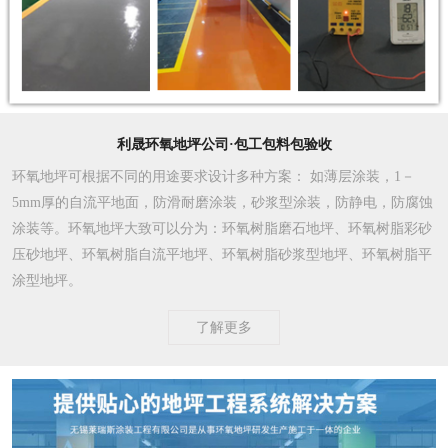
利晟环氧地坪公司·包工包料包验收
环氧地坪可根据不同的用途要求设计多种方案
： 如薄层涂装，1－
5mm厚的自流平地面，防滑耐磨涂装，砂浆型涂装，防静电，防腐蚀
涂装等。环氧地坪大致可以分为：环氧树脂磨石地坪、环氧树脂彩砂
压砂地坪、环氧树脂自流平地坪、环氧树脂砂浆型地坪、环氧树脂平
涂型地坪。
了解更多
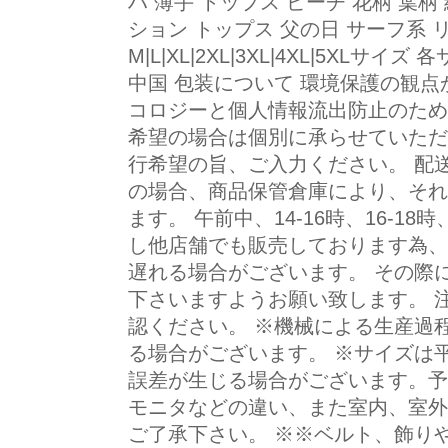
ハ 薄手 トップス ビーチ 花柄 葉柄
ション トップス 父の日 サーフ系 リ
M|L|XL|2XL|3XL|4XL|5
中国 包装について 環境保護の観
コロジーと個人情報流出防止のため
希望の場合は個別に承らせていただ
行希望の旨、ご入力ください。 配
の場合、商品保管倉庫により、それ
ます。 午前中、14-16時、16-18
し他店舗でも販売しております為、
遅れる場合がございます。 その際
下さいますようお願い致します。 
認ください。 ※機械による生産過
る場合がございます。 ※サイズは
誤差が生じる場合がございます。予
モニタなどの違い、また室内、室外
ご了承下さい。 ※※ベルト、飾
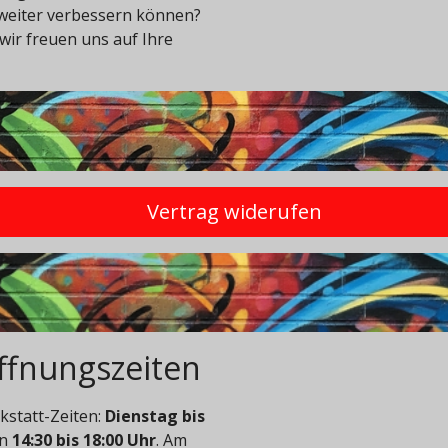
 weiter verbessern können?
wir freuen uns auf Ihre
Vertrag widerufen
ffnungszeiten
statt-Zeiten:
Dienstag bis
on
14:30 bis 18:00 Uhr
. Am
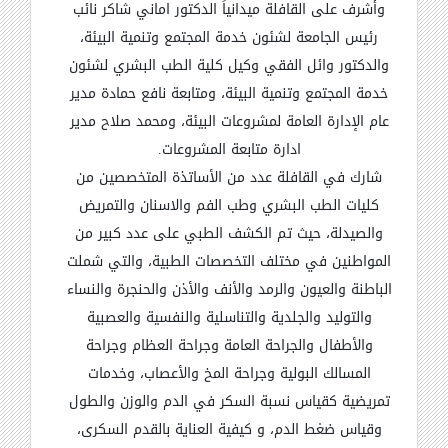
وأشرف على القافلة ميدانياً الدكتور اماني شاكر نائب
رئيس الجامعة لشئون خدمة المجتمع وتنمية البيئة،
والدكتور وائل الفقي وكيل كلية الطب البشري لشئون
خدمة المجتمع وتنمية البيئة، ومتابعة نافع حمادة مدير
عام الإدارة العامة لمشروعات البيئة، ومحمد صلاح مدير
ادارة متابعة المشروعات
.
شارك في القافلة عدد من الأساتذة المتخصصين من
كليات الطب البشري وطب الفم والاسنان والتمريض
والصيدلة، حيث تم الكشف الطبي على عدد كبير من
المواطنين في مختلف التخصصات الطبية، والتي شملت
الباطنة والعيون والرمد والأنف والأذن والحنجرة والنساء
والتوليد والجلدية والتناسلية والنفسية والعصبية
والأطفال والجراحة العامة وجراحة العظام وجراحة
المسالك البولية وجراحة المخ والأعصاب، وخدمات
تمريضية كقياس نسبة السكر في الدم والوزن والطول
وقياس ضغط الدم، و كيفية العناية بالقدم السكرى،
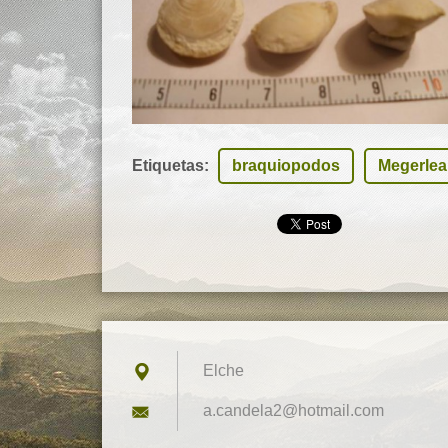
Etiquetas
:
braquiopodos
Megerlea
Elche
a.candel
a2@hotma
il.com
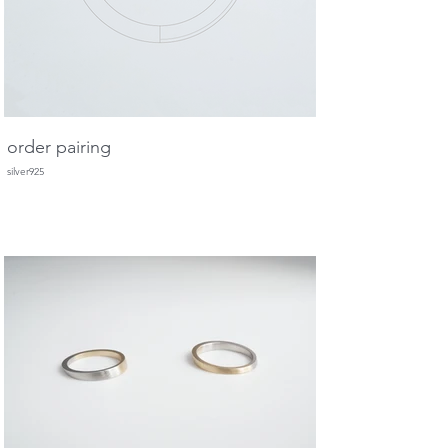
order pairing
silver925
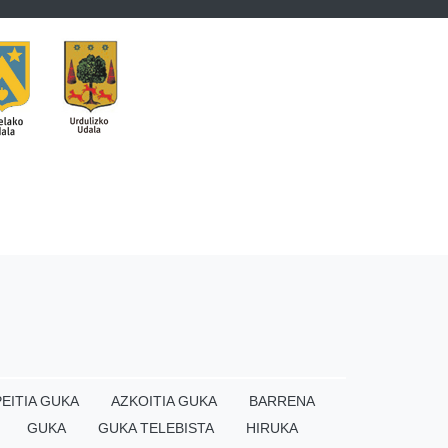
EITIA GUKA
AZKOITIA GUKA
BARRENA
GUKA
GUKA TELEBISTA
HIRUKA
*****
Return only the lines running from the top of the data to the line that holds "رئيس الجامعة لشئون". Include both of those lines, but skip the pictures.

OUTPUT OF THE TASK:
利晟环氧地坪公司·包工包料包验收
环氧地坪可根据不同的用途要求设计多种方案
： 如薄层涂装，1－
5mm厚的自流平地面，防滑耐磨涂装，砂浆型涂装，防静电，防腐蚀
涂装等。环氧地坪大致可以分为：环氧树脂磨石地坪、环氧树脂彩砂
压砂地坪、环氧树脂自流平地坪、环氧树脂砂浆型地坪、环氧树脂平
涂型地坪。
了解更多
ハ 薄手 トップス ビーチ 花柄 葉柄
ション トップス 父の日 サーフ系 リ
M|L|XL|2XL|3XL|4XL|5
中国 包装について 環境保護の観
コロジーと個人情報流出防止のため
希望の場合は個別に承らせていただ
行希望の旨、ご入力ください。 配
の場合、商品保管倉庫により、それ
ます。 午前中、14-16時、16-18
し他店舗でも販売しております為、
遅れる場合がございます。 その際
下さいますようお願い致します。 
認ください。 ※機械による生産過
る場合がございます。 ※サイズは
誤差が生じる場合がございます。予
モニタなどの違い、また室内、室外
ご了承下さい。 ※※ベルト、飾
 weiter verbessern können?
wir freuen uns auf Ihre
Vertrag widerufen
ffnungszeiten
statt-Zeiten:
Dienstag bis
on
14:30 bis 18:00 Uhr
. Am
وأشرف على القافلة ميدانياً الدكتور اماني شاكر نائب
رئيس الجامعة لشئون خدمة المجتمع وتنمية البيئة،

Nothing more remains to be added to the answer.